In my experience, if you define multiple data dirs, then what HDFS does is
something similar to "df <dir>" for each dir. If those dirs happen to be on
the same partition, then it basically adds up the size of the partition X
the number of dirs you listed. So if you have ~.9TB drive and HDFS shows
~2.6TB data then I'd imagine you have three DFS data dirs defined.
On another note:
>I'm assuming eventually HDFS will attempt to put too much data on this
node, and things will go Very Badly.
Don't use space reported in the GUI as an indicator of cluster health. The
situation you are referencing can happen even when the correct capacity is
reported for a node. You have to keep in mind that balancing load/data
between nodes is more of a manual process (via running the balancer). So
just because the namenode knows how much space is on each node, that doesn't
mean that data will be evenly distributed.

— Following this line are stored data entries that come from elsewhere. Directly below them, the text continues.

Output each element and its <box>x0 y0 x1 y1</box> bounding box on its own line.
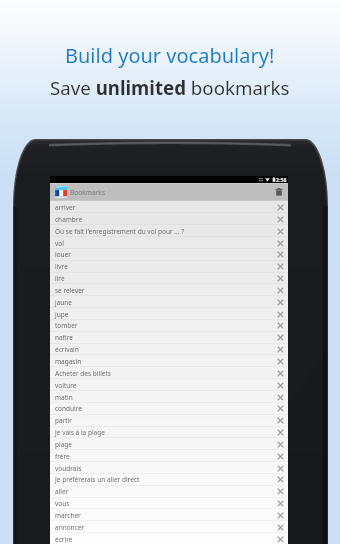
button[interactable]: Remove magasin <box>275 356 286 367</box>
staticText: voudrais <box>55 464 275 473</box>
button[interactable]: arriver <box>50 201 288 213</box>
staticText: écrire <box>55 535 275 544</box>
button[interactable]: Je préférerais un aller direct <box>50 473 288 485</box>
staticText: vol <box>55 239 275 248</box>
button[interactable]: Remove lire <box>275 273 286 284</box>
button[interactable]: annoncer <box>50 521 288 533</box>
staticText: conduire <box>55 404 275 413</box>
staticText: arriver <box>55 203 275 212</box>
button[interactable]: écrivain <box>50 343 288 355</box>
staticText: annoncer <box>55 523 275 532</box>
button[interactable]: vous <box>50 497 288 509</box>
staticText: lire <box>55 274 275 283</box>
button[interactable]: lire <box>50 272 288 284</box>
button[interactable]: Remove naître <box>275 332 286 343</box>
button[interactable]: Remove jaune <box>275 297 286 308</box>
staticText: jupe <box>55 310 275 319</box>
button[interactable]: Remove écrivain <box>275 344 286 355</box>
button[interactable]: Je vais à la plage <box>50 426 288 438</box>
staticText: plage <box>55 440 275 449</box>
staticText: matin <box>55 393 275 402</box>
button[interactable]: plage <box>50 438 288 450</box>
button[interactable]: aller <box>50 485 288 497</box>
button[interactable]: chambre <box>50 213 288 225</box>
staticText: Je vais à la plage <box>55 428 275 437</box>
button[interactable]: frère <box>50 450 288 462</box>
button[interactable]: Remove aller <box>275 486 286 497</box>
button[interactable]: voudrais <box>50 462 288 474</box>
button[interactable]: Remove chambre <box>275 214 286 225</box>
button[interactable]: livre <box>50 260 288 272</box>
staticText: livre <box>55 262 275 271</box>
button[interactable]: Delete all bookmarks <box>272 185 285 198</box>
button[interactable]: tomber <box>50 319 288 331</box>
button[interactable]: App icon <box>54 185 68 199</box>
staticText: Je préférerais un aller direct <box>55 475 275 484</box>
button[interactable]: Remove louer <box>275 249 286 260</box>
button[interactable]: Où se fait l'enregistrement du vol pour … <box>50 225 288 237</box>
button[interactable]: naître <box>50 331 288 343</box>
button[interactable]: Remove jupe <box>275 309 286 320</box>
button[interactable]: louer <box>50 248 288 260</box>
staticText: Acheter des billets <box>55 369 275 378</box>
button[interactable]: Remove livre <box>275 261 286 272</box>
button[interactable]: écrire <box>50 533 288 544</box>
button[interactable]: Remove Je préférerais un aller direct <box>275 474 286 485</box>
button[interactable]: Remove matin <box>275 392 286 403</box>
button[interactable]: Remove se relever <box>275 285 286 296</box>
button[interactable]: Remove annoncer <box>275 522 286 533</box>
button[interactable]: Remove vol <box>275 238 286 249</box>
staticText: marcher <box>55 511 275 520</box>
button[interactable]: conduire <box>50 402 288 414</box>
button[interactable]: Remove vous <box>275 498 286 509</box>
button[interactable]: Remove Je vais à la plage <box>275 427 286 438</box>
staticText: Où se fait l'enregistrement du vol pour … <box>55 227 275 236</box>
staticText: magasin <box>55 357 275 366</box>
staticText: Bookmarks <box>70 188 106 197</box>
button[interactable]: partir <box>50 414 288 426</box>
staticText: vous <box>55 499 275 508</box>
staticText: Save unlimited bookmarks <box>50 75 290 100</box>
button[interactable]: matin <box>50 391 288 403</box>
staticText: Build your vocabulary! <box>65 42 275 69</box>
staticText: se relever <box>55 286 275 295</box>
button[interactable]: vol <box>50 237 288 249</box>
button[interactable]: Remove Où se fait l'enregistrement du vo… <box>275 226 286 237</box>
staticText: aller <box>55 487 275 496</box>
button[interactable]: Remove frère <box>275 451 286 462</box>
button[interactable]: Acheter des billets <box>50 367 288 379</box>
button[interactable]: magasin <box>50 355 288 367</box>
button[interactable]: Remove conduire <box>275 403 286 414</box>
button[interactable]: Remove Acheter des billets <box>275 368 286 379</box>
button[interactable]: Remove marcher <box>275 510 286 521</box>
staticText: écrivain <box>55 345 275 354</box>
staticText: jaune <box>55 298 275 307</box>
button[interactable]: Remove partir <box>275 415 286 426</box>
button[interactable]: marcher <box>50 509 288 521</box>
button[interactable]: Remove voudrais <box>275 463 286 474</box>
button[interactable]: Remove arriver <box>275 202 286 213</box>
staticText: chambre <box>55 215 275 224</box>
staticText: naître <box>55 333 275 342</box>
staticText: partir <box>55 416 275 425</box>
staticText: tomber <box>55 321 275 330</box>
staticText: voiture <box>55 381 275 390</box>
button[interactable]: jaune <box>50 296 288 308</box>
button[interactable]: Remove tomber <box>275 320 286 331</box>
button[interactable]: se relever <box>50 284 288 296</box>
button[interactable]: voiture <box>50 379 288 391</box>
button[interactable]: Remove écrire <box>275 534 286 544</box>
button[interactable]: Remove voiture <box>275 380 286 391</box>
button[interactable]: Remove plage <box>275 439 286 450</box>
staticText: 2:58 <box>276 176 287 183</box>
button[interactable]: jupe <box>50 308 288 320</box>
staticText: frère <box>55 452 275 461</box>
staticText: louer <box>55 250 275 259</box>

So even if whats reported in the GUI is right, you should still be
monitoring things on a finer grained level than what is shown there.
On Mon, Jun 13, 2011 at 12:01 PM, Time Less <[EMAIL PROTECTED]> wrote:
> I have a datanode with a ~900GB hard drive in it:
> Filesystem Size Used Avail Use% Mounted on
> /dev/hda1 878G 384G 450G 47% /
> But the NameNode GUI shows 2.57TB:
> Node Last
> Contact Admin State Configured
> Capacity (TB) Used
> (TB) Non DFS
> Used (TB) Remaining
> (TB) Used
> (%) Remaining
> (%) Blocks hadoopnode2
> In Service
> I have three other nodes that are identical to this one, but they are all
> correctly defined in size. Does anyone know what would cause this? I'm
> assuming eventually HDFS will attempt to put too much data on this node, and
> things will go Very Badly.
> Tim Ellis
> Data Architect, Riot Games
> ps - Another mystery: the other three nodes have 0.56TB data each on them,
> but this one has only 0.37TB.